╭─ Source data
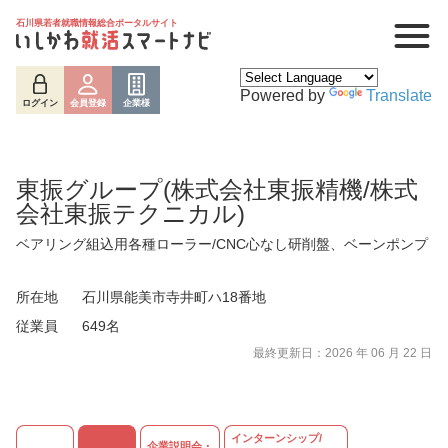
石川県若者就職情報総合ポータルサイト
Powered by
Translate
ログイン
会員登録
企業様
東振グループ(株式会社東振精機/株式
会社東振テクニカル)
ベアリング組込用各種ローラー/CNC心なし研削盤、ベーンポンプ
所在地
石川県能美市寺井町ハ18番地
従業員
649名
最終更新日：2026 年 06 月 22 日
ログイン
会員登録
企業様
インターンシップ/
企業説明会・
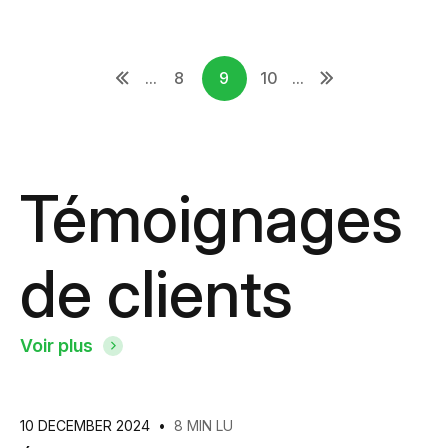
...
8
9
10
...
Témoignages
de clients
Voir plus
10 DECEMBER 2024
•
8 MIN LU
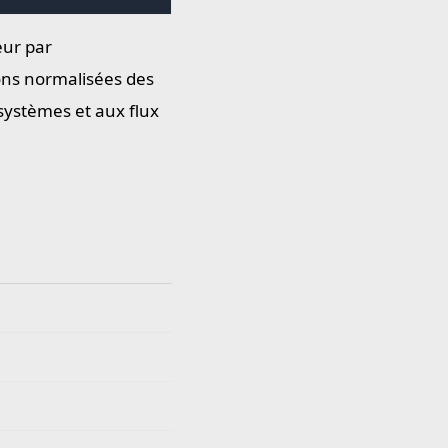
eur par
ons normalisées des
 systèmes et aux flux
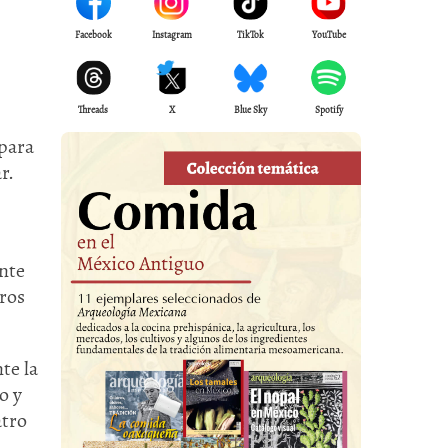
Facebook
Instagram
TikTok
YouTube
Threads
X
Blue Sky
Spotify
 para
r.
ente
ros
te la
o y
atro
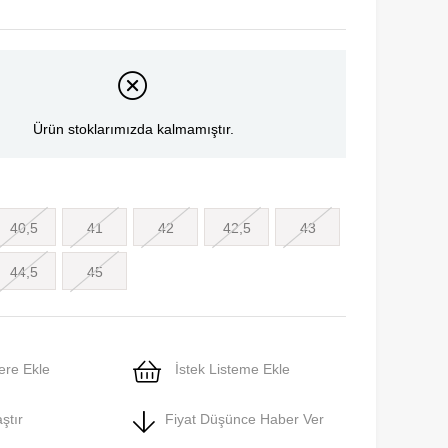
Ürün stoklarımızda kalmamıştır.
40,5
41
42
42,5
43
44,5
45
ere Ekle
İstek Listeme Ekle
ştır
Fiyat Düşünce Haber Ver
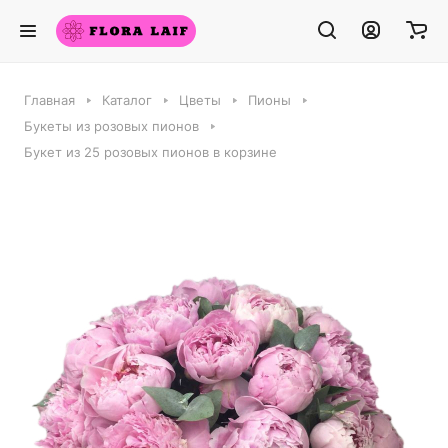
Главная
Каталог
Цветы
Пионы
Букеты из розовых пионов
Букет из 25 розовых пионов в корзине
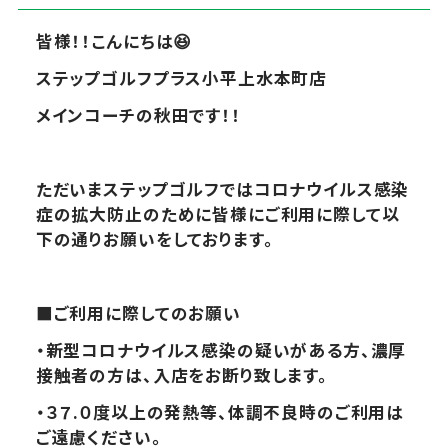
皆様！！こんにちは
😆
ステップゴルフプラス小平上水本町店
メインコーチの秋田です！！
ただいまステップゴルフではコロナウイルス感染
症の拡大防止のために皆様にご利用に際して以
下の通りお願いをしております。
■
ご利用に際してのお願い
・新型コロナウイルス感染の疑いがある方、濃厚
接触者の方は、入店をお断り致します。
・３７.０度以上の発熱等、体調不良時のご利用は
ご遠慮ください。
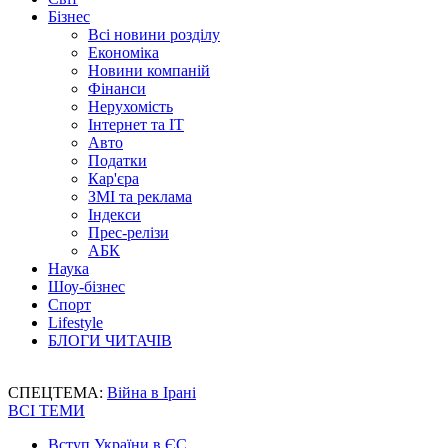
Бізнес
Всі новини розділу
Економіка
Новини компаній
Фінанси
Нерухомість
Інтернет та IT
Авто
Податки
Кар'єра
ЗМІ та реклама
Індекси
Прес-релізи
АБК
Наука
Шоу-бізнес
Спорт
Lifestyle
БЛОГИ ЧИТАЧІВ
СПЕЦТЕМА:
Війна в Ірані
ВСІ ТЕМИ
Вступ України в ЄС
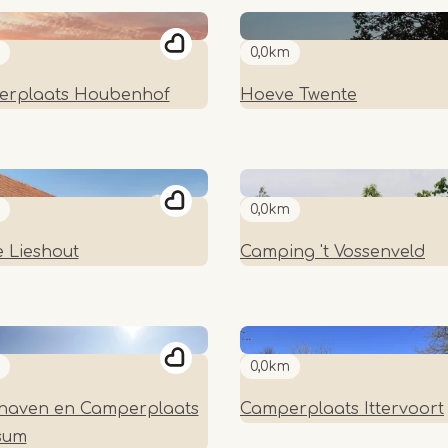
0,0km
rplaats Houbenhof
Hoeve Twente
0,0km
 Lieshout
Camping 't Vossenveld
0,0km
haven en Camperplaats
Camperplaats Ittervoort
sum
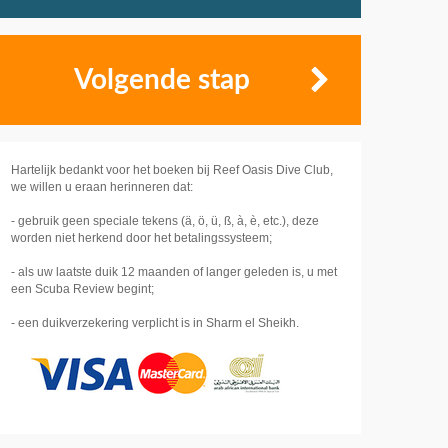
Volgende stap
Hartelijk bedankt voor het boeken bij Reef Oasis Dive Club,
we willen u eraan herinneren dat:
- gebruik geen speciale tekens (ä, ö, ü, ß, à, è, etc.), deze
worden niet herkend door het betalingssysteem;
- als uw laatste duik 12 maanden of langer geleden is, u met
een Scuba Review begint;
- een duikverzekering verplicht is in Sharm el Sheikh.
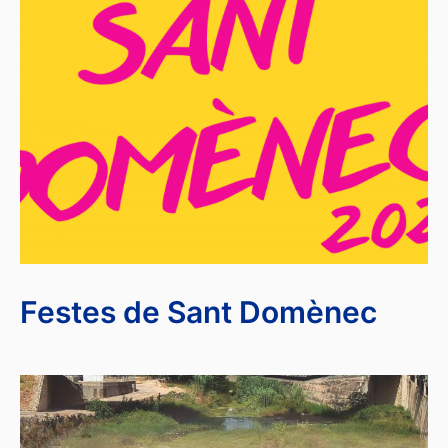
Festes de Sant Domènec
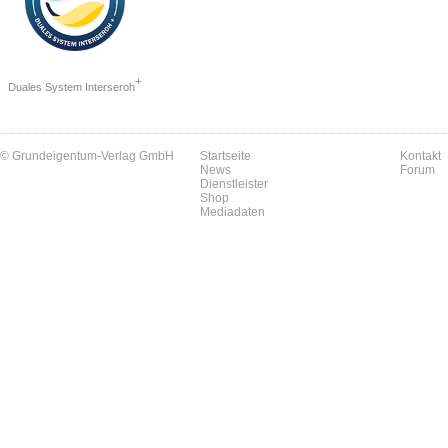
+
Duales System Interseroh
© Grundeigentum-Verlag GmbH
Startseite
Kontakt
News
Forum
Dienstleister
Shop
Mediadaten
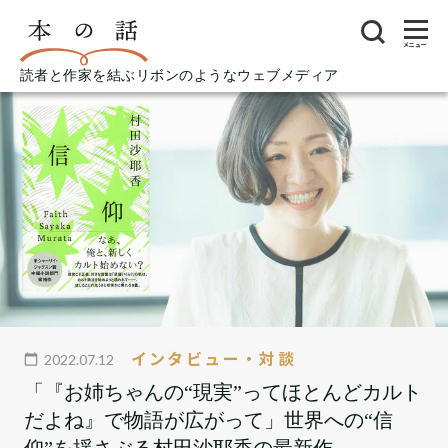
メニュー
読者と作家を結ぶリボンのようなウェブメディア
インタビュー・対談
2022.07.12
「『お姉ちゃんの“現実”ってほとんどカルト
だよね』で物語が広がって」世界への“信
仰”を揺さぶる村田沙耶香の最新作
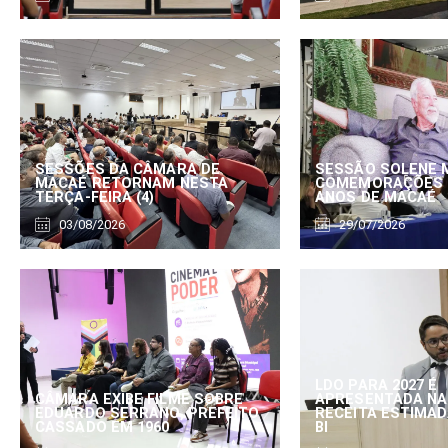
SESSÕES DA CÂMARA DE
SESSÃO SOLENE 
MACAÉ RETORNAM NESTA
COMEMORAÇÕES 
TERÇA-FEIRA (4)
ANOS DE MACAÉ
03/08/2026
29/07/2026
LDO PARA 2027 É
CÂMARA EXIBE FILME SOBRE
APRESENTADA NA
EDUARDO SERRANO, PREFEITO
RECEITA ESTIMADA
CASSADO EM 1960
BI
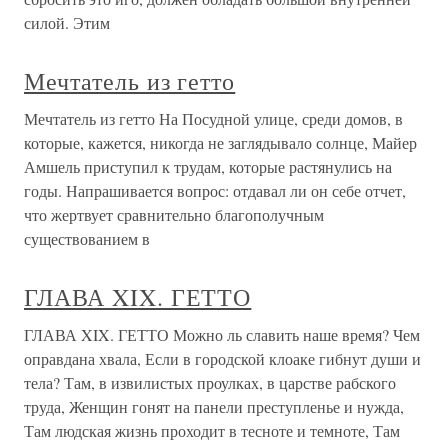
силой. Этим
Мечтатель из гетто
Мечтатель из гетто На Посудной улице, среди домов, в
которые, кажется, никогда не заглядывало солнце, Майер
Амшель приступил к трудам, которые растянулись на
годы. Напрашивается вопрос: отдавал ли он себе отчет,
что жертвует сравнительно благополучным
существованием в
ГЛАВА XIX. ГЕТТО
ГЛАВА XIX. ГЕТТО Можно ль славить наше время? Чем
оправдана хвала, Если в городской клоаке гибнут души и
тела? Там, в извилистых проулках, в царстве рабского
труда, Женщин гонят на панели преступленье и нужда,
Там людская жизнь проходит в тесноте и темноте, Там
╰─
▶ **Directions**: Look through the records and give only the number of lines where the string "которые" appears.

▶ **Expected output**: 2